GALUH

Prayogo Anggoro
Chapter #263

S6. Pengguna Senjata

Ketika sampai di alun-alun tanah Aceh, Sandanu dan teman-temannya melihat proses pengorbanan para Hulubang oleh pendeta Parmalim. Kemudian, terdengar suara harpa yang dimainkan Centhini dan menyadarkan akan bahaya yang mengelilingi tanah Aceh di malam itu.

"Kita semua masuk perangkap," kata Isogi, dia melihat pendeta Parmalim mengambil energi kehidupan para Hulubang dan melalui ketakutan pasukan kaum adat yang melihat proses itu.

Mutia pun tidak menduga bahwa tongkat yang dibawa oleh pendeta Parmalim itu seperti hidup sendiri. Meskipun tidak diketahui, bagaimana tongkat tersebut mampu menyerap energi kehidupan manusia.

"Kita harus pergi dari sini," kata Mutia berpegang kepada tangan Galigo, seakan tidak ingin berpisah dengannya.

Sandanu yang merasakan keadaan mencekam di sana, langsung mengajak teman-temannya untuk bergegas menuju kapal Mena kembali. Pertempurannya dengan kampiun Siron seakan bagian dari rencana mereka untuk menjebaknya dalam perangkap kekuatan tantra yang menyelubungi tanah Aceh. Sekalipun, mereka tidak tahu cara kerja kekuatan tersebut kecuali menyadarinya saat Centhini memberitahukan bahaya yang sedang terjadi.

Energi kehidupan semua orang seakan diserap oleh tongkat tunggal panaluon milik pendeta Parmalim. Hal itulah yang membuat pusaran energi negatif semakin kuat. "Ada kekuatan iblis di sini," kata Boe. Dia tahu bahwa kekuatan yang sebelumnya dilakukan oleh kampiun suci membuka segel yang terhubung dengan aliran reinkarnasi iblis.

"Apa maksudmu, Boe?" Tanya Galigo penasaran.

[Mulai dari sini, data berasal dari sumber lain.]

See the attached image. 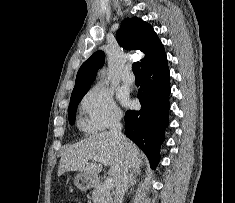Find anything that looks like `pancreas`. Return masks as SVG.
Instances as JSON below:
<instances>
[{
  "label": "pancreas",
  "mask_w": 235,
  "mask_h": 203,
  "mask_svg": "<svg viewBox=\"0 0 235 203\" xmlns=\"http://www.w3.org/2000/svg\"><path fill=\"white\" fill-rule=\"evenodd\" d=\"M92 200L94 203H112V195L102 183H99L94 187Z\"/></svg>",
  "instance_id": "obj_1"
}]
</instances>
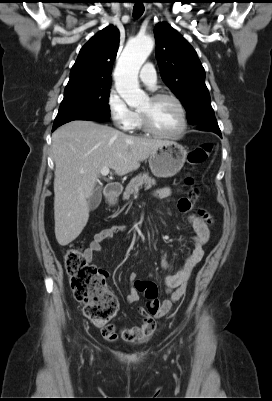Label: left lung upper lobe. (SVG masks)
Instances as JSON below:
<instances>
[{"label":"left lung upper lobe","mask_w":272,"mask_h":401,"mask_svg":"<svg viewBox=\"0 0 272 401\" xmlns=\"http://www.w3.org/2000/svg\"><path fill=\"white\" fill-rule=\"evenodd\" d=\"M154 34L162 80L182 102L188 122L199 125L216 121L205 84V71L196 51L167 23H158Z\"/></svg>","instance_id":"obj_1"}]
</instances>
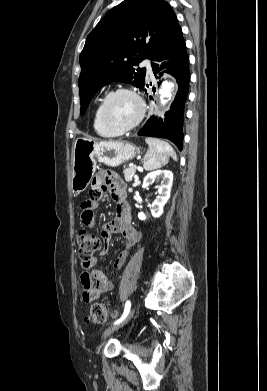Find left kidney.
<instances>
[{
	"mask_svg": "<svg viewBox=\"0 0 267 391\" xmlns=\"http://www.w3.org/2000/svg\"><path fill=\"white\" fill-rule=\"evenodd\" d=\"M153 181H160L158 186V196L152 203L150 211L154 218H159L163 214V208L170 198L171 188L173 184V174L169 170H157L146 175L143 181V188H147ZM140 220H145L146 216L143 212L138 213Z\"/></svg>",
	"mask_w": 267,
	"mask_h": 391,
	"instance_id": "left-kidney-1",
	"label": "left kidney"
}]
</instances>
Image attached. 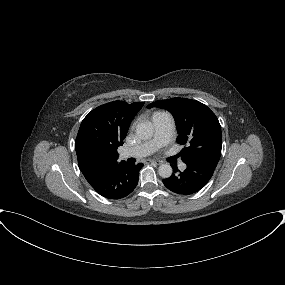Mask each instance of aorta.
<instances>
[{"mask_svg": "<svg viewBox=\"0 0 285 285\" xmlns=\"http://www.w3.org/2000/svg\"><path fill=\"white\" fill-rule=\"evenodd\" d=\"M154 129L148 124H139L136 127V135L139 139L148 140L152 138ZM172 167L168 164H161L158 168V173L162 178H169L172 175Z\"/></svg>", "mask_w": 285, "mask_h": 285, "instance_id": "aorta-1", "label": "aorta"}]
</instances>
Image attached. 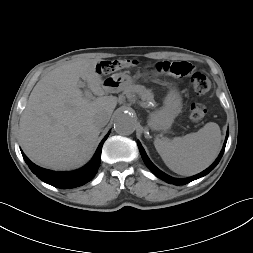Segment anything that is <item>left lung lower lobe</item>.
I'll return each mask as SVG.
<instances>
[{"instance_id":"1","label":"left lung lower lobe","mask_w":253,"mask_h":253,"mask_svg":"<svg viewBox=\"0 0 253 253\" xmlns=\"http://www.w3.org/2000/svg\"><path fill=\"white\" fill-rule=\"evenodd\" d=\"M227 138H228V131H227V135H226V139H225V143L223 145V149L222 151L220 152L218 158L215 160V162L209 167L207 168L206 170H204L203 172L197 174V175H194L192 177H189V178H185V179H177V178H173L167 174H165L164 172H162L161 170H159L150 160L149 158L147 157L143 147L141 146L140 142L138 141L137 144H138V147H139V150H140V153H141V156H142V159L143 161L145 162L146 166L150 169V171L155 175L157 176L158 178L166 181L167 183L169 184H174V185H184V184H187L193 180H196L198 178H201L205 175H207L210 171H212L216 165L219 163L223 153H224V149H225V146H226V142H227Z\"/></svg>"}]
</instances>
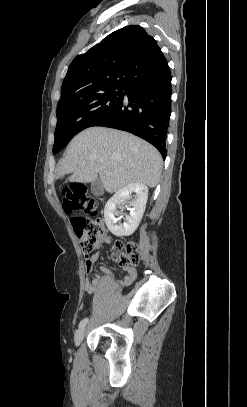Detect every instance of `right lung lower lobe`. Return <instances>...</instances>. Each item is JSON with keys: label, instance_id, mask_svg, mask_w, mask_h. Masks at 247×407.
Masks as SVG:
<instances>
[{"label": "right lung lower lobe", "instance_id": "1", "mask_svg": "<svg viewBox=\"0 0 247 407\" xmlns=\"http://www.w3.org/2000/svg\"><path fill=\"white\" fill-rule=\"evenodd\" d=\"M127 98L94 126L128 131L154 145L165 159L171 115V73L167 61L154 71L133 79Z\"/></svg>", "mask_w": 247, "mask_h": 407}]
</instances>
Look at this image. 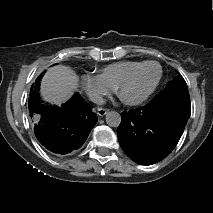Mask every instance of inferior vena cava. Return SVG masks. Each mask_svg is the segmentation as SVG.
Segmentation results:
<instances>
[{"instance_id": "1", "label": "inferior vena cava", "mask_w": 213, "mask_h": 213, "mask_svg": "<svg viewBox=\"0 0 213 213\" xmlns=\"http://www.w3.org/2000/svg\"><path fill=\"white\" fill-rule=\"evenodd\" d=\"M89 99L97 105H102L106 102L102 95L96 93L91 94Z\"/></svg>"}]
</instances>
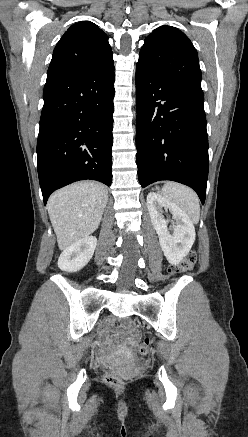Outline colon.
<instances>
[{
    "label": "colon",
    "instance_id": "1",
    "mask_svg": "<svg viewBox=\"0 0 248 437\" xmlns=\"http://www.w3.org/2000/svg\"><path fill=\"white\" fill-rule=\"evenodd\" d=\"M196 253L194 251H190L182 260L180 263L171 265L168 268V273L171 275H175L181 272L189 271L194 268V265L196 263ZM150 350V339H145L137 348V354L140 356L146 355ZM105 382L113 387V388H120L123 386V379L118 376L117 374H114L112 372H107L104 375Z\"/></svg>",
    "mask_w": 248,
    "mask_h": 437
}]
</instances>
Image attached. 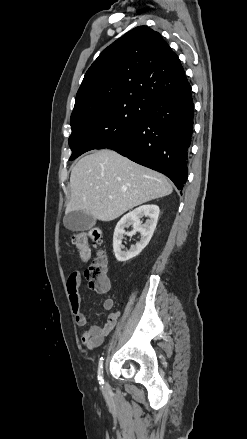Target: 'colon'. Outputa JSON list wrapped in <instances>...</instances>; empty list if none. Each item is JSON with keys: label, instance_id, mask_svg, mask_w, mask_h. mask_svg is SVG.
<instances>
[{"label": "colon", "instance_id": "colon-1", "mask_svg": "<svg viewBox=\"0 0 247 439\" xmlns=\"http://www.w3.org/2000/svg\"><path fill=\"white\" fill-rule=\"evenodd\" d=\"M72 242L77 247L80 260L83 262H88L91 258L90 244L98 249L97 255L85 270L84 275L88 280L89 287L93 291L97 293L108 291L110 281L108 278L107 258L102 251L103 239L100 229L89 228L79 232L73 236Z\"/></svg>", "mask_w": 247, "mask_h": 439}]
</instances>
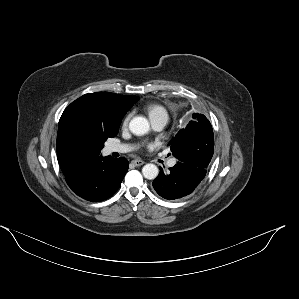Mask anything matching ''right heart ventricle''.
Returning <instances> with one entry per match:
<instances>
[{"label":"right heart ventricle","mask_w":299,"mask_h":299,"mask_svg":"<svg viewBox=\"0 0 299 299\" xmlns=\"http://www.w3.org/2000/svg\"><path fill=\"white\" fill-rule=\"evenodd\" d=\"M145 111L150 120H153L159 116L165 115L168 117L166 109L157 103H150L145 106Z\"/></svg>","instance_id":"e07e8e85"}]
</instances>
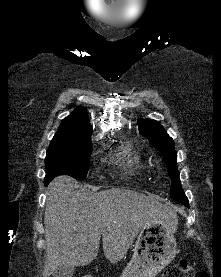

"Pengorbanan untuk Sanghyang Taya yang dimaksud oleh Centhini sebelumnya, untuk membuka gerbang kebangkitan reinkarnasi iblis," jawab Boe sambil berlari mengimbangi langkah temannya melarikan diri menuju kapal Mena kembali.

Sandanu ingat bahwa dahulu Trio Legendaris mendapatkan kekuatan Sanghyang Taya untuk menyegel iblis. "Apakah mereka mengumpulkan energi kehidupan manusia untuk membangkitkan kembali iblis Dewatacengkar?"

Rombongan Sandanu yang berlari menuju arah pelabuhan, kini disusul oleh kampiun suci. Tujuh orang kampiun suci menghadang mereka. Langkah mereka pun menjadi tertahan.

"Kali ini, pendeta Parmalim tidak akan membiarkan kalian," kata kampiun Silu. "Untuk mengirim para iblis ke alam semesta lain, perlu dibangkitkan kembali iblis-iblis itu dan menyerap kekuatannya agar Nawaoza bisa melindungi dunia manusia saat ini."

"Omong kosong macam apa lagi ini," sahut Sandanu. "Kalian benar-benar orang yang sesat!"

Kampiun Meurah Silu mengeluarkan pusakanya. Sebuah senjata tajam yang melekuk panjang dengan gagang yang melekuk dan tebal di bagian siku. Memiliki bentuk lancip di pangkal besinya dan bagian bawah melekuk ke atas. Pusaka yang digunakannya itu bernama rencong.

Disabetnya pusaka rencong dengan gerakan yang luwes. "Tantra rencong, jurus keenam... Sabetan pusaka membelah jalan." Kemudian senjata rencong itu kembali dimasukkan ke dalam sarungnya yang disematkan di bagian pinggang.